Moreover, the film ends with a double twist ending that leaves one unsettlingly uncertain as to whether what is happening is a dream or real. Audition is a film that, in its unexpected progression from a gentle love story to some of the most extreme sadism portrayed on screen, leaves one entirely exhausted.

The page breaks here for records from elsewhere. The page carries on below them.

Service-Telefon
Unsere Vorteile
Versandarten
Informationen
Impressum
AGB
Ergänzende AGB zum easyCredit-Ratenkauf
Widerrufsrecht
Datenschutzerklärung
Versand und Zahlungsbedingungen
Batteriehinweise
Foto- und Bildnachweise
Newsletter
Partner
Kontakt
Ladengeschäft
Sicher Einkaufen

Takashi Miike’s other genre films are:– Full Metal Yakuza (1997), a yakuza/cyborg film; the teen film Andromedia (1998) about a schoolgirl resurrected as a computer program; The Bird People in China (1998) about the discovery of a lost culture; the Yakuza film Dead or Alive (1999), which comes with a gonzo sf ending; the surreal Dead or Alive 2 – Birds (2000); the six-hour tv mini-series MPD Psycho (2000) about a split-personalitied cop tracking body-hopping terrorists; the surreal black comedy The Happiness of the Katakuris (2001); Ichi the Killer (2001), a Yakuza film with some extreme torture scenes; the controversial taboo-defying Visitor Q (2001) about a mysterious visitor; the Cyberpunk future-set Dead or Alive: Final (2002); the surreal Yakuza film Gozu (2003); One Missed Call (2003) about ghostly cellphone calls; the ultra-violent Izo (2004) about a cursed, immortal samurai; an episode of the horror anthology Three … Extremes (2004); the superhero film Zebraman (2004); the fairytale Demon Pond (2005); the supernatural fantasy epic The Great Yokai War (2005); Big Bang Love, Juvenile A (2006), a prison murder mystery with SF elements; the SF film God’s Puzzle (2008); YatterMan (2009), a gonzo live-action remake of a superpowered anime tv series; Zebraman 2: Attack on Zebra City (2010); the videogame adaptation Ace Attorney (2012); Lesson of the Evil (2012) about a murderous high school teacher; As the Gods Will (2014) with high school students being slaughtered by a doll; Over Your Dead Body (2014) wherein the roles in a ghost story play come to replay themselves in the lives of the actors; the gonzo horror film Yakuza Apocalypse (2015); Terra Formars (2016) about giant mutated cockroaches on Mars; Blade of the Immortal (2017) about an immortal samurai; JoJo’s Bizarre Adventure: Diamond is Unbreakable – Chapter 1 (2017); and Laplace’s Witch (2018).
(Winner in this site’s Top 10 Films of 1999 list. Nominee for Best Scare Sequence at this site’s Best of 1999 Awards).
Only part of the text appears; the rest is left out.